Records from a data collection
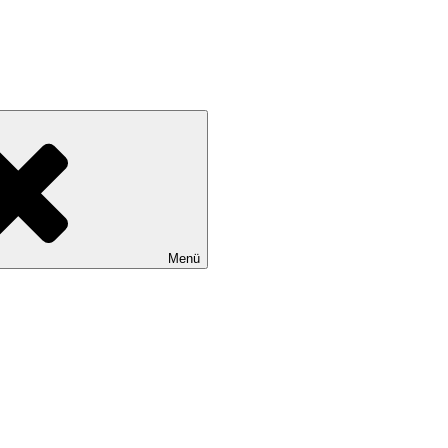
tadtteile Gut Moor, Harburg, Langenbek, Marmstorf, Neuland, Östliche
Menü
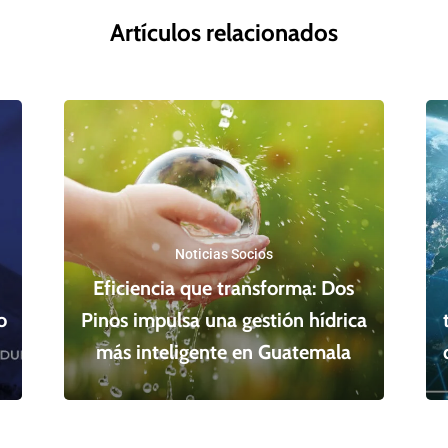
Artículos relacionados
Noticias Socios
Eficiencia que transforma: Dos
o
Pinos impulsa una gestión hídrica
más inteligente en Guatemala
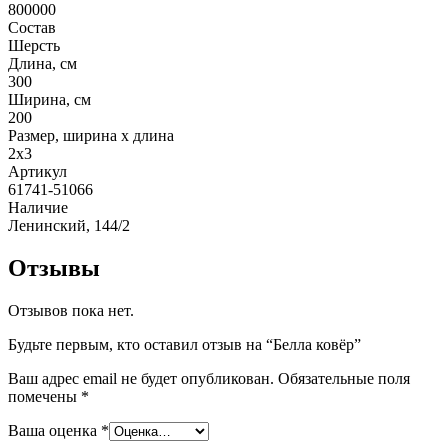
800000
Состав
Шерсть
Длина, см
300
Ширина, см
200
Размер, ширина x длина
2x3
Артикул
61741-51066
Наличие
Ленинский, 144/2
Отзывы
Отзывов пока нет.
Будьте первым, кто оставил отзыв на “Белла ковёр”
Ваш адрес email не будет опубликован.
Обязательные поля
помечены
*
Ваша оценка
*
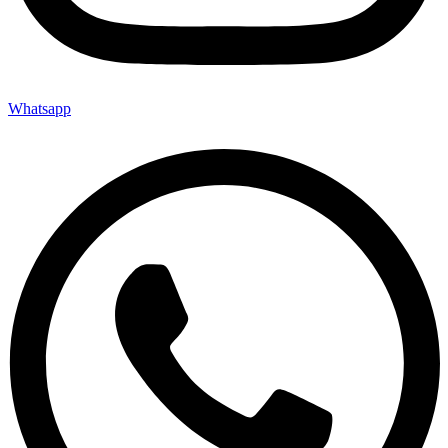
Whatsapp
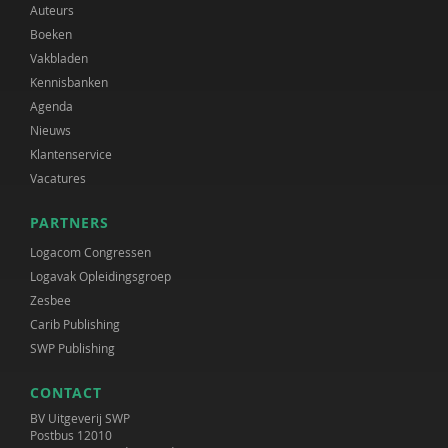
Auteurs
Boeken
Vakbladen
Kennisbanken
Agenda
Nieuws
Klantenservice
Vacatures
PARTNERS
Logacom Congressen
Logavak Opleidingsgroep
Zesbee
Carib Publishing
SWP Publishing
CONTACT
BV Uitgeverij SWP
Postbus 12010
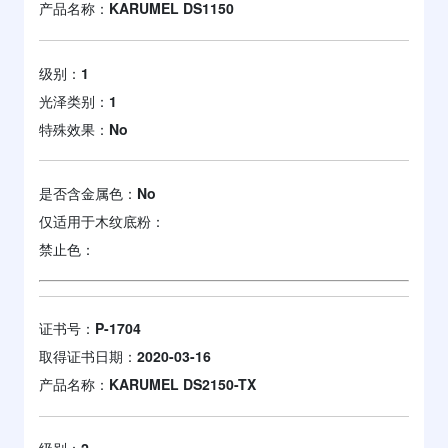
产品名称：
KARUMEL DS1150
级别：
1
光泽类别：
1
特殊效果：
No
是否含金属色：
No
仅适用于木纹底粉：
禁止色：
证书号：
P-1704
取得证书日期：
2020-03-16
产品名称：
KARUMEL DS2150-TX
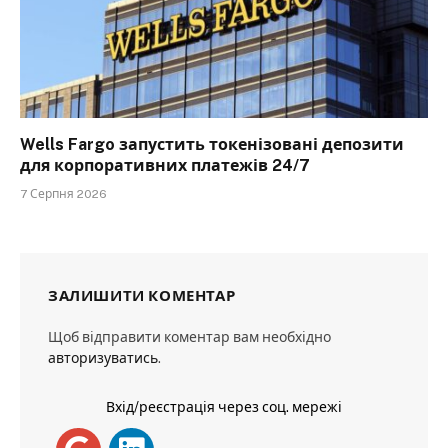
Wells Fargo запустить токенізовані депозити
для корпоративних платежів 24/7
7 Серпня 2026
ЗАЛИШИТИ КОМЕНТАР
Щоб відправити коментар вам необхідно
авторизуватись
.
Вхід/реєстрація через соц. мережі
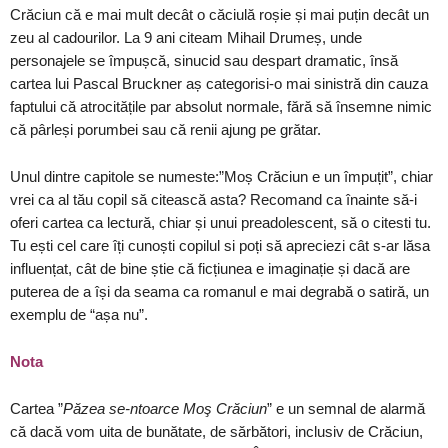
Crăciun că e mai mult decât o căciulă roșie și mai puțin decât un
zeu al cadourilor. La 9 ani citeam Mihail Drumeș, unde
personajele se împușcă, sinucid sau despart dramatic, însă
cartea lui Pascal Bruckner aș categorisi-o mai sinistră din cauza
faptului că atrocitățile par absolut normale, fără să însemne nimic
că pârleși porumbei sau că renii ajung pe grătar.
Unul dintre capitole se numeste:”Moș Crăciun e un împuțit”, chiar
vrei ca al tău copil să citească asta? Recomand ca înainte să-i
oferi cartea ca lectură, chiar și unui preadolescent, să o citesti tu.
Tu ești cel care îți cunoști copilul si poți să apreciezi cât s-ar lăsa
influențat, cât de bine știe că ficțiunea e imaginație și dacă are
puterea de a își da seama ca romanul e mai degrabă o satiră, un
exemplu de “așa nu”.
Nota
Cartea ”
Păzea se-ntoarce Moş Crăciun
” e un semnal de alarmă
că dacă vom uita de bunătate, de sărbători, inclusiv de Crăciun,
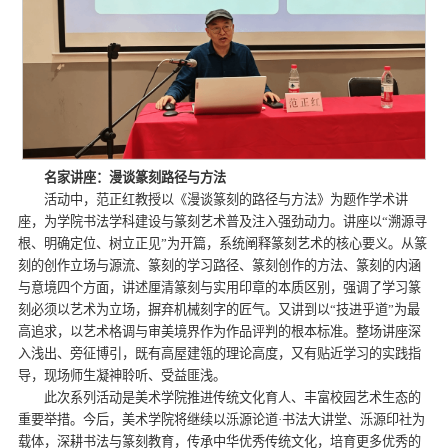
名家讲座：漫谈篆刻路径与方法
活动中，范正红教授以《漫谈篆刻的路径与方法》为题作学术讲
座，为学院书法学科建设与篆刻艺术普及注入强劲动力。讲座以“溯源寻
根、明确定位、树立正见”为开篇，系统阐释篆刻艺术的核心要义。从篆
刻的创作立场与源流、篆刻的学习路径、篆刻创作的方法、篆刻的内涵
与意境四个方面，讲述厘清篆刻与实用印章的本质区别，强调了学习篆
刻必须以艺术为立场，摒弃机械刻字的匠气。又讲到以“技进乎道”为最
高追求，以艺术格调与审美境界作为作品评判的根本标准。整场讲座深
入浅出、旁征博引，既有高屋建瓴的理论高度，又有贴近学习的实践指
导，现场师生凝神聆听、受益匪浅。
此次系列活动是美术学院推进传统文化育人、丰富校园艺术生态的
重要举措。今后，美术学院将继续以泺源论道·书法大讲堂、泺源印社为
载体，深耕书法与篆刻教育，传承中华优秀传统文化，培育更多优秀的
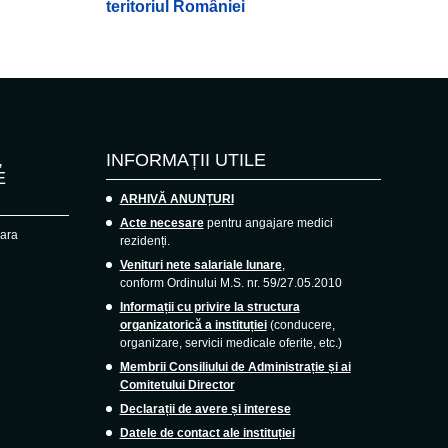
teritoriul României
,
INFORMAȚII UTILE
E
ARHIVĂ ANUNȚURI
Acte necesare
pentru angajare medici
oara
rezidenți.
Venituri nete salariale lunare
,
conform Ordinului M.S. nr. 59/27.05.2010
Informații cu privire la structura
organizatorică a instituției
(conducere,
organizare, servicii medicale oferite, etc.)
Membrii Consiliului de Administrație și ai
Comitetului Director
Declarații de avere și interese
Datele de contact ale instituției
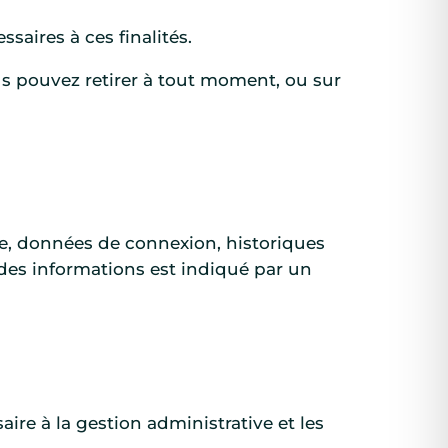
ssaires à ces finalités.
s pouvez retirer à tout moment, ou sur
e, données de connexion, historiques
 des informations est indiqué par un
ire à la gestion administrative et les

- **EXERCISE DETAILS**: Each entry above is to be duplicated exactly, and its pictures omitted.

- **ANSWER SPACE**:
tadtteile Gut Moor, Harburg, Langenbek, Marmstorf, Neuland, Östliche
Menü
Artículos relacionados
Noticias Socios
Eficiencia que transforma: Dos
o
Pinos impulsa una gestión hídrica
más inteligente en Guatemala
800000
Состав
Шерсть
Длина, см
300
Ширина, см
200
Размер, ширина x длина
2x3
Артикул
61741-51066
Наличие
Ленинский, 144/2
Отзывы
Отзывов пока нет.
Будьте первым, кто оставил отзыв на “Белла ковёр”
Ваш адрес email не будет опубликован.
Обязательные поля
помечены
*
Ваша оценка
*
Whatsapp
Auteurs
Boeken
Vakbladen
Kennisbanken
Agenda
Nieuws
Klantenservice
Vacatures
PARTNERS
Logacom Congressen
Logavak Opleidingsgroep
Zesbee
Carib Publishing
SWP Publishing
CONTACT
BV Uitgeverij SWP
Postbus 12010
产品名称：
KARUMEL DS1150
级别：
1
光泽类别：
1
特殊效果：
No
是否含金属色：
No
仅适用于木纹底粉：
禁止色：
证书号：
P-1704
取得证书日期：
2020-03-16
产品名称：
KARUMEL DS2150-TX
Wells Fargo запустить токенізовані депозити
для корпоративних платежів 24/7
7 Серпня 2026
ЗАЛИШИТИ КОМЕНТАР
Щоб відправити коментар вам необхідно
авторизуватись
.
Вхід/реєстрація через соц. мережі
Crăciun că e mai mult decât o căciulă roșie și mai puțin decât un
zeu al cadourilor. La 9 ani citeam Mihail Drumeș, unde
personajele se împușcă, sinucid sau despart dramatic, însă
cartea lui Pascal Bruckner aș categorisi-o mai sinistră din cauza
faptului că atrocitățile par absolut normale, fără să însemne nimic
că pârleși porumbei sau că renii ajung pe grătar.
Unul dintre capitole se numeste:”Moș Crăciun e un împuțit”, chiar
vrei ca al tău copil să citească asta? Recomand ca înainte să-i
oferi cartea ca lectură, chiar și unui preadolescent, să o citesti tu.
Tu ești cel care îți cunoști copilul si poți să apreciezi cât s-ar lăsa
influențat, cât de bine știe că ficțiunea e imaginație și dacă are
puterea de a își da seama ca romanul e mai degrabă o satiră, un
exemplu de “așa nu”.
Nota
Cartea ”
Păzea se-ntoarce Moş Crăciun
” e un semnal de alarmă
că dacă vom uita de bunătate, de sărbători, inclusiv de Crăciun,
名家讲座：漫谈篆刻路径与方法
活动中，范正红教授以《漫谈篆刻的路径与方法》为题作学术讲
座，为学院书法学科建设与篆刻艺术普及注入强劲动力。讲座以“溯源寻
根、明确定位、树立正见”为开篇，系统阐释篆刻艺术的核心要义。从篆
刻的创作立场与源流、篆刻的学习路径、篆刻创作的方法、篆刻的内涵
与意境四个方面，讲述厘清篆刻与实用印章的本质区别，强调了学习篆
刻必须以艺术为立场，摒弃机械刻字的匠气。又讲到以“技进乎道”为最
高追求，以艺术格调与审美境界作为作品评判的根本标准。整场讲座深
入浅出、旁征博引，既有高屋建瓴的理论高度，又有贴近学习的实践指
导，现场师生凝神聆听、受益匪浅。
此次系列活动是美术学院推进传统文化育人、丰富校园艺术生态的
重要举措。今后，美术学院将继续以泺源论道·书法大讲堂、泺源印社为
载体，深耕书法与篆刻教育，传承中华优秀传统文化，培育更多优秀的
teritoriul României
,
INFORMAȚII UTILE
E
ARHIVĂ ANUNȚURI
Acte necesare
pentru angajare medici
oara
rezidenți.
Venituri nete salariale lunare
,
conform Ordinului M.S. nr. 59/27.05.2010
Informații cu privire la structura
organizatorică a instituției
(conducere,
organizare, servicii medicale oferite, etc.)
Membrii Consiliului de Administrație și ai
Comitetului Director
Declarații de avere și interese
Datele de contact ale instituției
ssaires à ces finalités.
s pouvez retirer à tout moment, ou sur
e, données de connexion, historiques
 des informations est indiqué par un
ire à la gestion administrative et les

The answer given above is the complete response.